The demand for medical imaging has progressively increased, but medical image analysis is challenging and time-consuming due to the shortage of radiologists29. Hence, new methods, such as DL systems, can be applied to automate multiple tasks in medical imaging30. The strengths of DL extend to improving clinical decision-making, identifying new phenotypes, and selecting better treatment strategies in complex diseases, including cardiovascular medicine30.

Strengths of the proposed deep learning system

In this study, we report for the first time to our knowledge the use of DL techniques to detect CAT in CAG. The results demonstrate that our CNN-based models have sensitivity and specificity compatible with expert RVE for detecting CAT, with a sensitivity of (87 ± 10) % versus (84 ± 2) %, and a specificity of (88 ± 10)% versus (86 ± 4)%, respectively, for a conservative threshold of 0.5 in our DL system.

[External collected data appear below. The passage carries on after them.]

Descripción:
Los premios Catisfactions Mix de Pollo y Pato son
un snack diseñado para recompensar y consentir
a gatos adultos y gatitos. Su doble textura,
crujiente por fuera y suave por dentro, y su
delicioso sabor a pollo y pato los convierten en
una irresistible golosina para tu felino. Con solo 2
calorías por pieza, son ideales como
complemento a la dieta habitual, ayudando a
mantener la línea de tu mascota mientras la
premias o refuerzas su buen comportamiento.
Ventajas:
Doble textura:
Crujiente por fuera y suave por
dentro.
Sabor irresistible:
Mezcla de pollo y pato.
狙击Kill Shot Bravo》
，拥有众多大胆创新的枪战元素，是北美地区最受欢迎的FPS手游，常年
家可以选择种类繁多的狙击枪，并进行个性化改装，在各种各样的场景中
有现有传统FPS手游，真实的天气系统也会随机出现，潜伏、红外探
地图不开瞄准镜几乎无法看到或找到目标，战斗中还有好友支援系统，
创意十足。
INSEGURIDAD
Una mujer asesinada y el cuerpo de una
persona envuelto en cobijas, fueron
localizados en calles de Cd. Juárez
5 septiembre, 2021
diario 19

Furthermore, expert cardiologists observe the entire radiographic sequence for visual detection of CAT while our deep learning model only requires a single representative image of each angiographic projection at the point of maximum arterial filling with contrast material. The selection of the image with the highest contrast is a minor problem, which can be solved either with Artificial Intelligence methods, or with classical image analysis techniques, i.e. selecting the image with the highest number of pixels with Hounsfield units above a certain threshold.

The proposed DL model offers a seamless integration into clinical practice by leveraging the image sequences acquired and recorded during coronary angiography. With its ability to automatically detect tortuosity, this method provides valuable information that is currently not routinely obtained. This information proves essential in assessing vascular risks for patients with coronary artery tortuosity (CAT). By incorporating the DL model into regular practice, healthcare professionals can enhance their ability to identify and manage potential risks associated with CAT more effectively. Indeed, moderate/severe CAT is associated with higher rates of target vessel failure due to higher rates of target vessel-related myocardial infarction and ischemia-induced target vessel revascularization31. In addition, CAT is highly prevalent in spontaneous coronary artery dissection (SCAD) and is associated with recurrent SCAD12.

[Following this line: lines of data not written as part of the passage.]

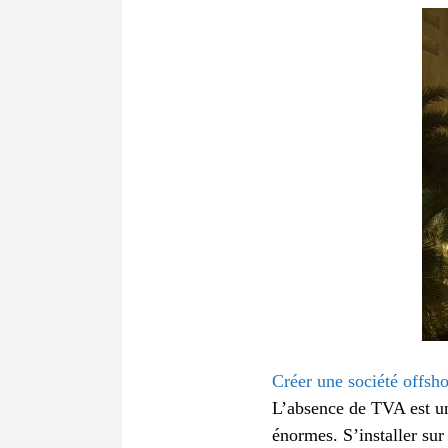
Créer une société offsho
L’absence de TVA est un
énormes. S’installer sur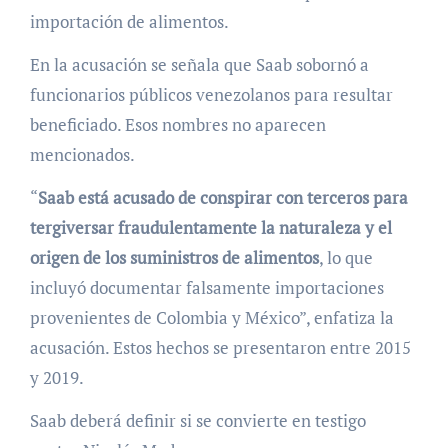
importación de alimentos.
En la acusación se señala que Saab sobornó a
funcionarios públicos venezolanos para resultar
beneficiado. Esos nombres no aparecen
mencionados.
“
Saab está acusado de conspirar con terceros para
tergiversar fraudulentamente la naturaleza y el
origen de los suministros de alimentos
, lo que
incluyó documentar falsamente importaciones
provenientes de Colombia y México”, enfatiza la
acusación. Estos hechos se presentaron entre 2015
y 2019.
Saab deberá definir si se convierte en testigo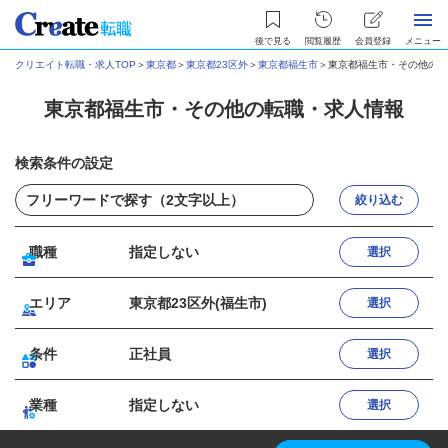
後で見る
閲覧履歴
会員登録
メニュー
クリエイト転職・求人TOP
＞
東京都
＞
東京都23区外
＞
東京都福生市
＞
東京都福生市・その他の転
東京都福生市・その他の転職・求人情報
検索条件の設定
絞り込む
職種
指定しない
選択
エリア
東京都23区外(福生市)
選択
条件
正社員
選択
業種
指定しない
選択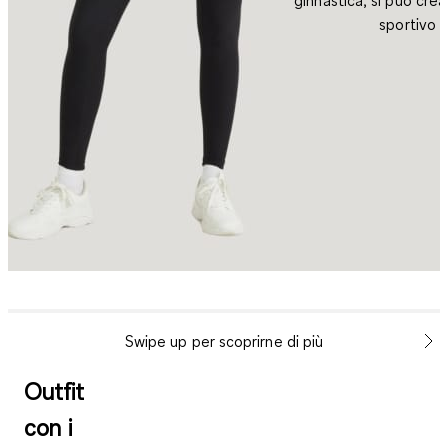
sportivo e
Swipe up per scoprirne di più
Outfit
con i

Our DL method enables automated CAT detection, which could have a beneficial impact on preventing cardiac lesions, shortening CAG examination times, establishing vascular risks in patients with CAT and improving future treatment strategies. Besides, the present study can be extended for future applications in industry by installing AI algorithms on devices currently used to recognize CAT in CAG images, which at the moment is a condition rarely reported by cardiologists10. Moreover, the DL methods applied in this study can be adapted and reproduced in other vascular beds.

Limitations and weaknesses

The main limitations of the proposed method are reasonable image quality, pixel resolution and sufficient variety of CAT images containing several types of vascular tortuosity. In a subsequent study with a greater number of images, CAG images misclassified by the DL method could be evaluated for further validation of our system to assess whether there are consistent patterns in those CAG images that cause the model to misclassify them.

Future work

Medical imaging plays a key role in medicine for monitoring, diagnosis, and treatment evaluation. Recent advances in DL have shown their potential utility in patient triage and assessment, particularly in medical imaging, where convolutional neural networks are suitable for several tasks, such as classification, segmentation, object detection or registration32. We have presented a novel DL system for detecting CAT in CAG images. Overall, our results demonstrate that the proposed DL model has comparable sensitivity and specificity in CAT detection with expert RVE for a conservative threshold of 0.5. By adapting the threshold of our DL algorithm, we believe that it can serve as a first screening to predict a patient’s likelihood of being diagnosed with CAT, providing additional assistance to specialist cardiologists in their work. Furthermore, we believe that this study could help to further validate future applications of AI techniques in cardiology.